— What you should do —
Whenever a line in the entries includes the word "migliaia", copy that line out.

— Material provided —
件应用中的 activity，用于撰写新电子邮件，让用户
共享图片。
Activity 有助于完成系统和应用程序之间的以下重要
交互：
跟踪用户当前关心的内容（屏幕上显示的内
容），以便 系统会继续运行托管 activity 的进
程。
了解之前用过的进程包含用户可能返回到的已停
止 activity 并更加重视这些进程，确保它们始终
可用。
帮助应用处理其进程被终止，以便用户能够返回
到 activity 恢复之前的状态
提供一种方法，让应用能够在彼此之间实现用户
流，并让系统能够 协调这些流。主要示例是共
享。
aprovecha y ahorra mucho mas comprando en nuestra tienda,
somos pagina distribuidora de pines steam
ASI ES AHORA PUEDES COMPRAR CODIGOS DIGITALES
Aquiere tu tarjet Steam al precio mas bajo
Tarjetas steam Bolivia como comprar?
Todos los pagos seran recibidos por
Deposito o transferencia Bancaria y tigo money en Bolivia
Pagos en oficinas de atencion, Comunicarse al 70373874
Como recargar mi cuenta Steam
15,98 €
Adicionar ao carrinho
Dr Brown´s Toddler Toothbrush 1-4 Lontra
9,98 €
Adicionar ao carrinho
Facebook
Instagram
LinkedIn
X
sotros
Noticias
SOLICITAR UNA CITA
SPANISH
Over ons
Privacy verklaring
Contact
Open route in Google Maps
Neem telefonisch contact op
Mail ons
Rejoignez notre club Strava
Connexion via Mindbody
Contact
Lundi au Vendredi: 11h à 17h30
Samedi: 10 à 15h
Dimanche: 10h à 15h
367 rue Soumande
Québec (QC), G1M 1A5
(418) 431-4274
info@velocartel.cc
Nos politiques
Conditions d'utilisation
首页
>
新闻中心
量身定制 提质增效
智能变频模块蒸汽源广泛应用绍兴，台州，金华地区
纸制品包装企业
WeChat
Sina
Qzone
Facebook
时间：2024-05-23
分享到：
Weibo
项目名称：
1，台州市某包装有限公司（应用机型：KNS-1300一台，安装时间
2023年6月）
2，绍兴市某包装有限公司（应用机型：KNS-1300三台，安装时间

==

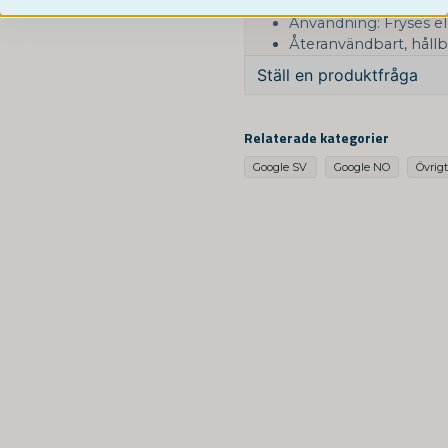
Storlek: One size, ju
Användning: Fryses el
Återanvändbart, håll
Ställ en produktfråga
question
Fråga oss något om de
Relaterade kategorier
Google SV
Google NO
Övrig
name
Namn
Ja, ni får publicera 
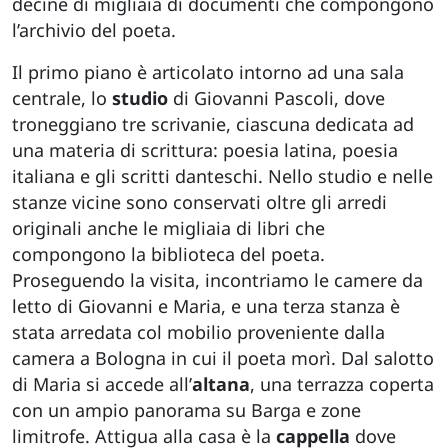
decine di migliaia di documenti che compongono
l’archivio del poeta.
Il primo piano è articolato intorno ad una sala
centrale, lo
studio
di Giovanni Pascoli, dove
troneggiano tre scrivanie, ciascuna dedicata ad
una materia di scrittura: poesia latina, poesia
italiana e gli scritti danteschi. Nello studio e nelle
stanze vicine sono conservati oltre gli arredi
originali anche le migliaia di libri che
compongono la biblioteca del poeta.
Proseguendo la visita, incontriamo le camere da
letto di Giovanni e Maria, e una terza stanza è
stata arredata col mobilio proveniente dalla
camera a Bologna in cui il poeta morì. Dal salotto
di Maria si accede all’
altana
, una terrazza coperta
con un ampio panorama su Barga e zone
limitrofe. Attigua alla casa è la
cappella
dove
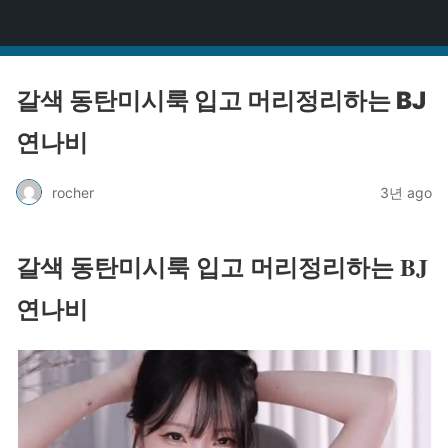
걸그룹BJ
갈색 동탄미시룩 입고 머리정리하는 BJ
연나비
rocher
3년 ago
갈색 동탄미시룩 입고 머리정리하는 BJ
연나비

— Written answer —
decine di migliaia di documenti che compongono
originali anche le migliaia di libri che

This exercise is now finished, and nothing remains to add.